Obstructionist vs. Intensifying Recording, Novices vs. Experts, and Google Glass

Point: Don Norman on Google Glass. Read also I Go To A Sixth Grade Play, which is spot on. In theory, you can record everything and live totally seamlessly and not just miss a large portion of your life. In practice, we'll keep futzing with cheap, poor imitations, destroying the experience itself to get a recording nobody will ever watch. We're obstructing the experience by recording; it is possible to intensify it, as by a master photographer or artist, but we are usually not doing that.

Really killer point:
Probably we've all seen a wedding reception, an event meant to be full of spontaneous expressions of joy, transformed by the photographer into a series of staged events. “Kiss the bride.” “Again, please.” “Cut a piece of the wedding cake.” “Each of you feed the other.” “All you spectators, move out of the way of the camera.” It is amazing how tolerant we have become of this manipulation of the experience: the act of recording taking precedence over the event.

Interesting side question: why do we want all these recordings? why do we cling so hard to keeping certain moments? Fairly certain this is a Deep Question. (or a question with a simple answer, but a difficult problem to solve.)

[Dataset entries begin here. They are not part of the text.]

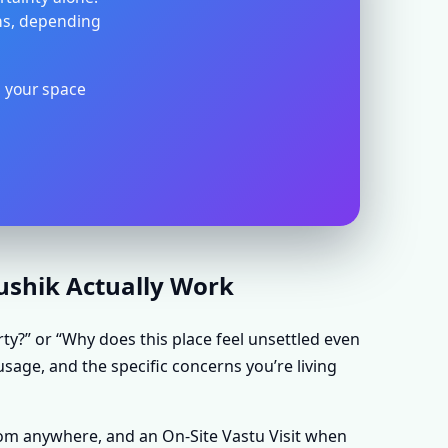
ons, depending
s your space
aushik Actually Work
rty?” or “Why does this place feel unsettled even
usage, and the specific concerns you’re living
rom anywhere, and an On-Site Vastu Visit when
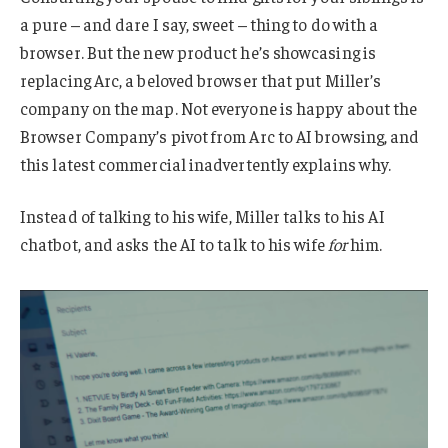
a pure – and dare I say, sweet – thing to do with a
browser. But the new product he’s showcasing is
replacing Arc, a beloved browser that put Miller’s
company on the map. Not everyone is happy about the
Browser Company’s pivot from Arc to AI browsing, and
this latest commercial inadvertently explains why.
Instead of talking to his wife, Miller talks to his AI
chatbot, and asks the AI to talk to his wife
for
him.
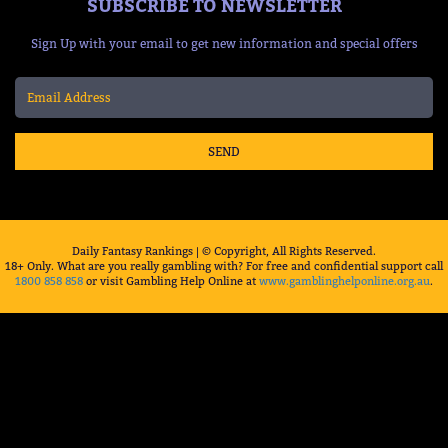
SUBSCRIBE TO NEWSLETTER
Sign Up with your email to get new information and special offers
SEND
Daily Fantasy Rankings | © Copyright, All Rights Reserved.
18+ Only. What are you really gambling with? For free and confidential support call
1800 858 858
or visit Gambling Help Online at
www.gamblinghelponline.org.au
.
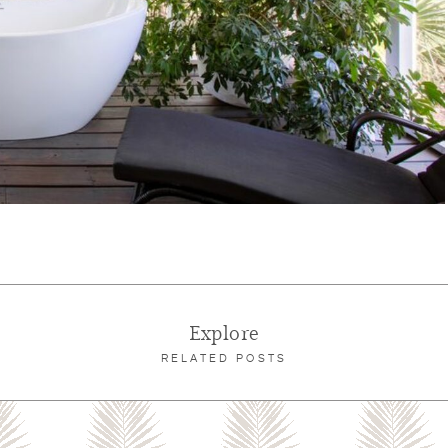
Explore
RELATED POSTS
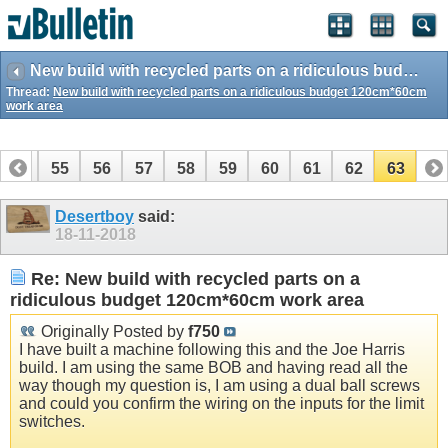
New build with recycled parts on a ridiculous budget 120cm*60cm work area
Thread:
New build with recycled parts on a ridiculous budget 120cm*60cm
work area
54
55
56
57
58
59
60
61
62
63
Desertboy
said:
18-11-2018
Re: New build with recycled parts on a
ridiculous budget 120cm*60cm work area
Originally Posted by
f750
I have built a machine following this and the Joe Harris
build. I am using the same BOB and having read all the
way though my question is, I am using a dual ball screws
and could you confirm the wiring on the inputs for the limit
switches.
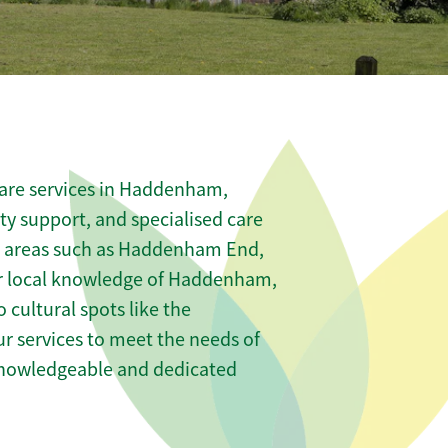
care services in Haddenham,
ity support, and specialised care
us areas such as Haddenham End,
 local knowledge of Haddenham,
ultural spots like the
ur services to meet the needs of
knowledgeable and dedicated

Counterpoint: Thad Starner explains it himself. Farhad Manjoo agrees. The computer can get fully out of your way, allowing you to experience and record in real time. (we've always been able to experience OR record; the AND is the real trick.)

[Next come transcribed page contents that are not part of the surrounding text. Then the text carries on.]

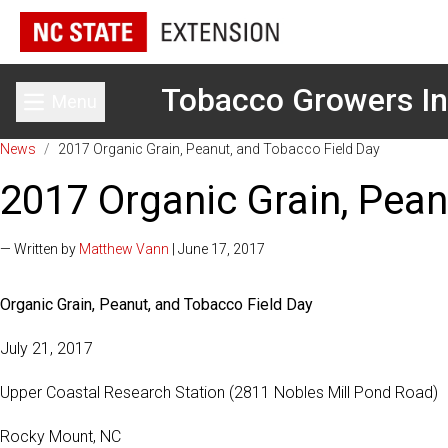
Tobacco Growers In
Menu
Toggle main menu
News
/
2017 Organic Grain, Peanut, and Tobacco Field Day
2017 Organic Grain, Pean
— Written by
Matthew Vann
| June 17, 2017
Organic Grain, Peanut, and Tobacco Field Day
July 21, 2017
Upper Coastal Research Station (2811 Nobles Mill Pond Road)
Rocky Mount, NC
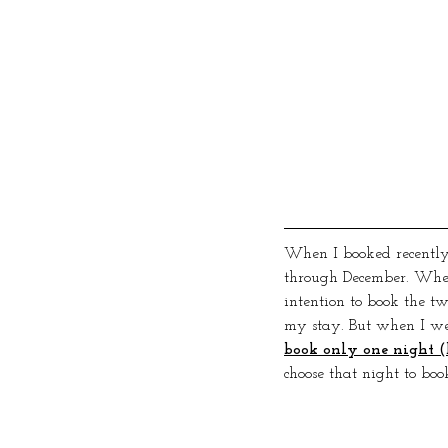
When I booked recently,
through December. When
intention to book the tw
my stay. But when I wen
book only one night (
choose that night to book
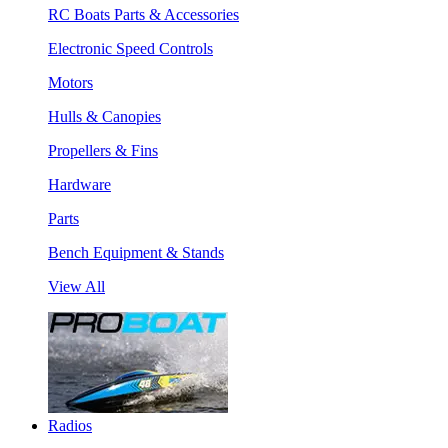
RC Boats Parts & Accessories
Electronic Speed Controls
Motors
Hulls & Canopies
Propellers & Fins
Hardware
Parts
Bench Equipment & Stands
View All
Radios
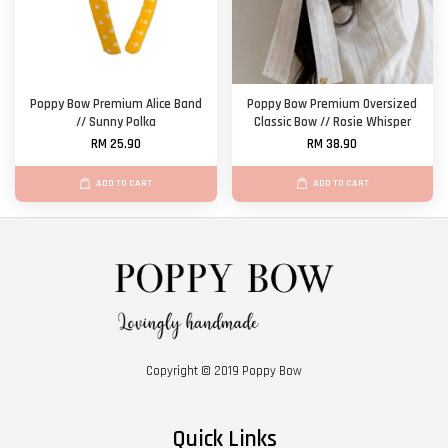
Poppy Bow Premium Alice Band
Poppy Bow Premium Oversized
// Sunny Polka
Classic Bow // Rosie Whisper
RM 25.90
RM 38.90
ADD TO CART
ADD TO CART
Copyright © 2019 Poppy Bow
Quick Links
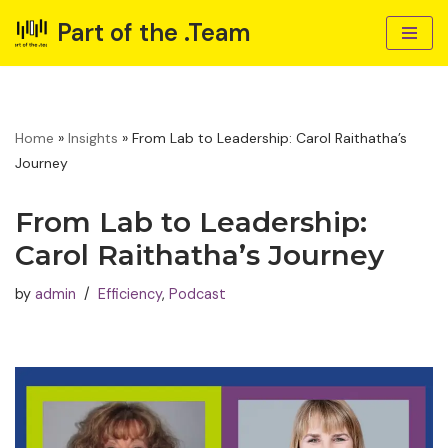
Part of the .Team
Skip
to
content
Home
»
Insights
»
From Lab to Leadership: Carol Raithatha’s
Journey
From Lab to Leadership:
Carol Raithatha’s Journey
by
admin
Efficiency
,
Podcast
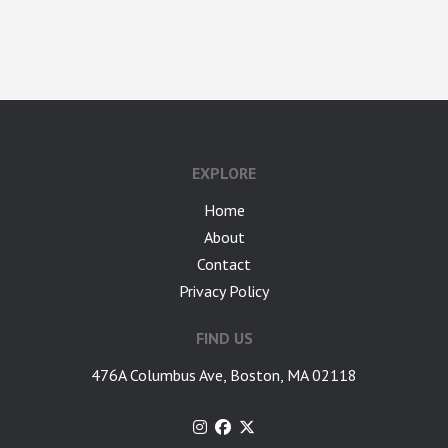
google-site-verification: googlea7c36056b45b81f9.html
EXPLORE
Home
About
Contact
Privacy Policy
FIND US
476A Columbus Ave, Boston, MA 02118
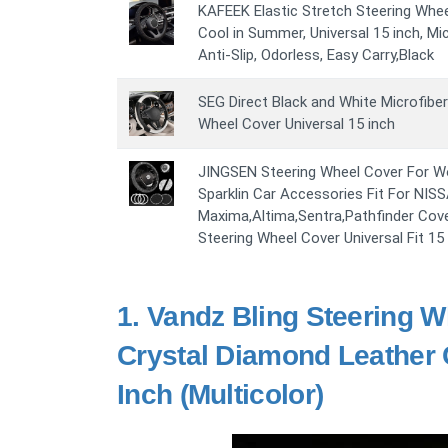
KAFEEK Elastic Stretch Steering Whe
Cool in Summer, Universal 15 inch, Mic
Anti-Slip, Odorless, Easy Carry,Black
SEG Direct Black and White Microfibe
Wheel Cover Universal 15 inch
JINGSEN Steering Wheel Cover For W
Sparklin Car Accessories Fit For NIS
Maxima,Altima,Sentra,Pathfinder Cov
Steering Wheel Cover Universal Fit 15
1.
Vandz Bling Steering W
Crystal Diamond Leather 
Inch (Multicolor)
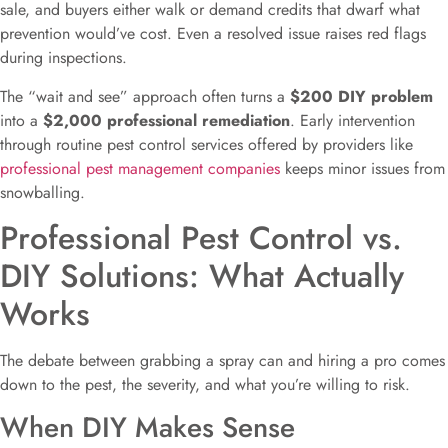
sale, and buyers either walk or demand credits that dwarf what
prevention would’ve cost. Even a resolved issue raises red flags
during inspections.
The “wait and see” approach often turns a
$200 DIY problem
into a
$2,000 professional remediation
. Early intervention
through routine pest control services offered by providers like
professional pest management companies
keeps minor issues from
snowballing.
Professional Pest Control vs.
DIY Solutions: What Actually
Works
The debate between grabbing a spray can and hiring a pro comes
down to the pest, the severity, and what you’re willing to risk.
When DIY Makes Sense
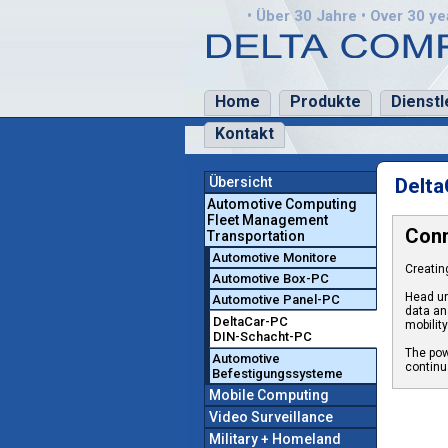
• Über 30 Jahre • Over 30 yea
Home
Produkte
Dienstl
Kontakt
Übersicht
Delta
Automotive Computing
Fleet Management
Conn
Transportation
Automotive Monitore
Creatin
Automotive Box-PC
Head un
Automotive Panel-PC
data an
DeltaCar-PC
mobilit
DIN-Schacht-PC
The pow
Automotive
continua
Befestigungssysteme
Mobile Computing
Video Surveillance
Military + Homeland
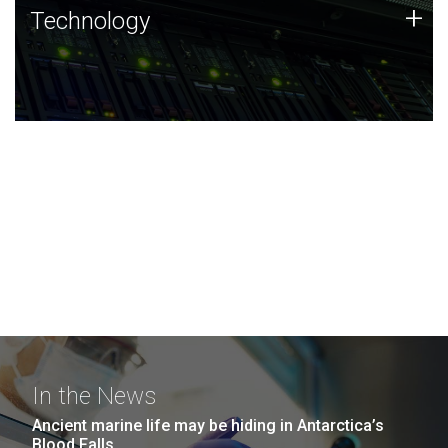
Technology
+
Technology
JCVI was built on a foundation of technology strengths
and this tradition continues today.
In the News
Ancient marine life may be hiding in Antarctica’s
Blood Falls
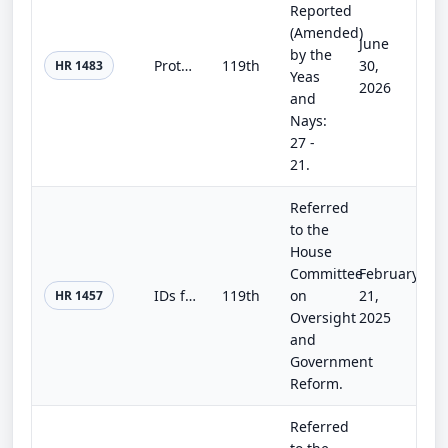
Reported
(Amended)
June
by the
Protecting Investors’ Personally Identifiable Information Act
119th
30,
HR 1483
Yeas
2026
and
Nays:
27 -
21.
Referred
to the
House
Committee
February
IDs for an Inclusive Democracy Act
119th
on
21,
HR 1457
Oversight
2025
and
Government
Reform.
Referred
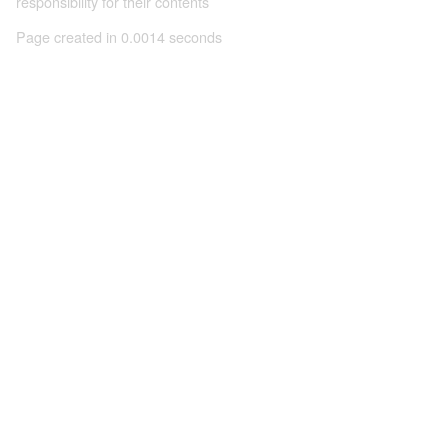
responsibility for their contents
Page created in 0.0014 seconds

But look at Thad's devices vs. Glass. He's got a Twiddler one-handed keyboard, he's been taking notes and pulling things up on the fly for 20 years, he is an expert at wearable computing. If Glass becomes a mainstream thing, we'll run out to the Google Store and buy it to show off to our friends tomorrow. He's an experienced photographer with a DSLR; most of us will be chumps with point-and-shoots. (or, chumps with DSLRs, pretty much the same thing.) Which means we'll have obstructionist artifacts, not intensifying ones. And they'll be on our faces!

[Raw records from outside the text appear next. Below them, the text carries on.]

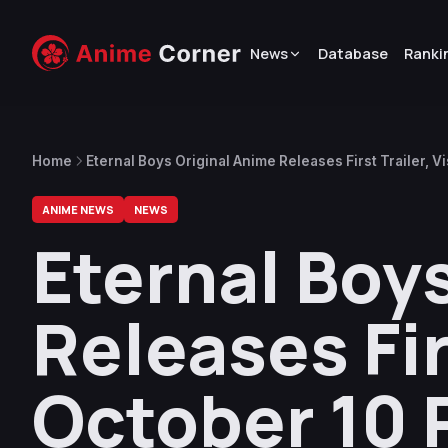
News
Database
Ranki
Home
Eternal Boys Original Anime Releases First Trailer, V
ANIME NEWS
NEWS
Eternal Boy
Releases Firs
October 10 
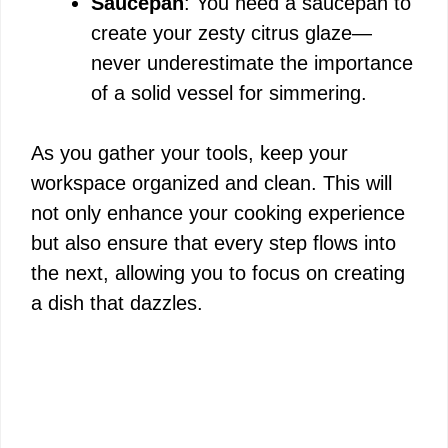
Saucepan
: You need a saucepan to
create your zesty citrus glaze—
never underestimate the importance
of a solid vessel for simmering.
As you gather your tools, keep your
workspace organized and clean. This will
not only enhance your cooking experience
but also ensure that every step flows into
the next, allowing you to focus on creating
a dish that dazzles.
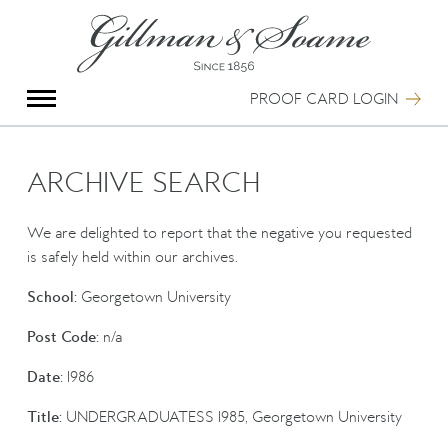
X
Group Photography
Portrait Photography
PROOF CARD LOGIN
Archive Search
Imagebank
Creative Services
ARCHIVE SEARCH
Special Anniversary Groups
International Schools
We are delighted to report that the negative you requested
Hand Illumination
is safely held within our archives.
Our History
School:
Georgetown University
Oxford Pre-Registration
Booking Form
Post Code:
n/a
Contact Us
Date:
1986
Title:
UNDERGRADUATESS 1985, Georgetown University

"Not a math person" in HCI

"Math is the area where America's 'fallacy of inborn ability' is the most entrenched."

"I'm not a math person" is an unfortunate sentiment that lots of kids echo when they're grumbling through homework, explaining bad grades, or choosing majors. Other people (like the above) have pointed out why this is Not a Great Thing more eloquently than I.

HCI kind of lives between CS, Design, and Psych/Cognitive Science. It's so new, nobody's totally clear on what the whole scope of the field is, and indeed, maybe that's a dumb question. It's also so broad; anything where humans and computers interact. What's submitted to UIST will be totally different than something submitted to CSCW. As a result, everyone (at least at CMU) is an HCI student, but also (and sometimes primarily) a computer scientist, a designer, or a psychologist.

Point: this influences people to stay in their "major", rather than approach problems cross-disciplinarily.

Counterpoint: well, we humans need to categorize things somehow, in order to understand, for example, what certain professors or students work on.

Point: Fine, I guess. But be very clear when you're pigeonholing people, and do it as rarely as possible.